(Provided data)

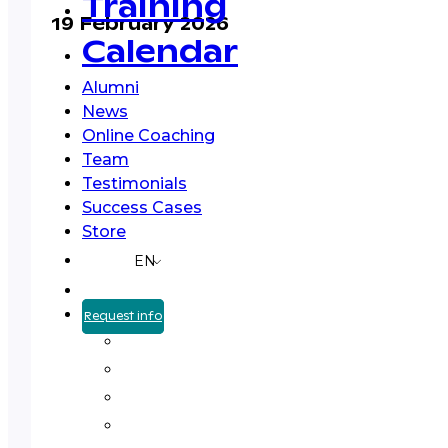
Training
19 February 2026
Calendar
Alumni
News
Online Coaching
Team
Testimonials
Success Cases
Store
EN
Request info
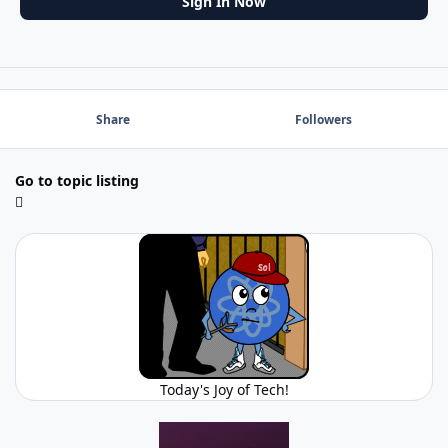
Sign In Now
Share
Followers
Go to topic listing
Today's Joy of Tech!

(End Provided data)

Set down only the lines running from the line with "Online Coaching" to the end of the entries, inclusive; omit every picture.

Online Coaching
Team
Testimonials
Success Cases
Store
EN
Request info
Sign In Now
Share
Followers
Go to topic listing
Today's Joy of Tech!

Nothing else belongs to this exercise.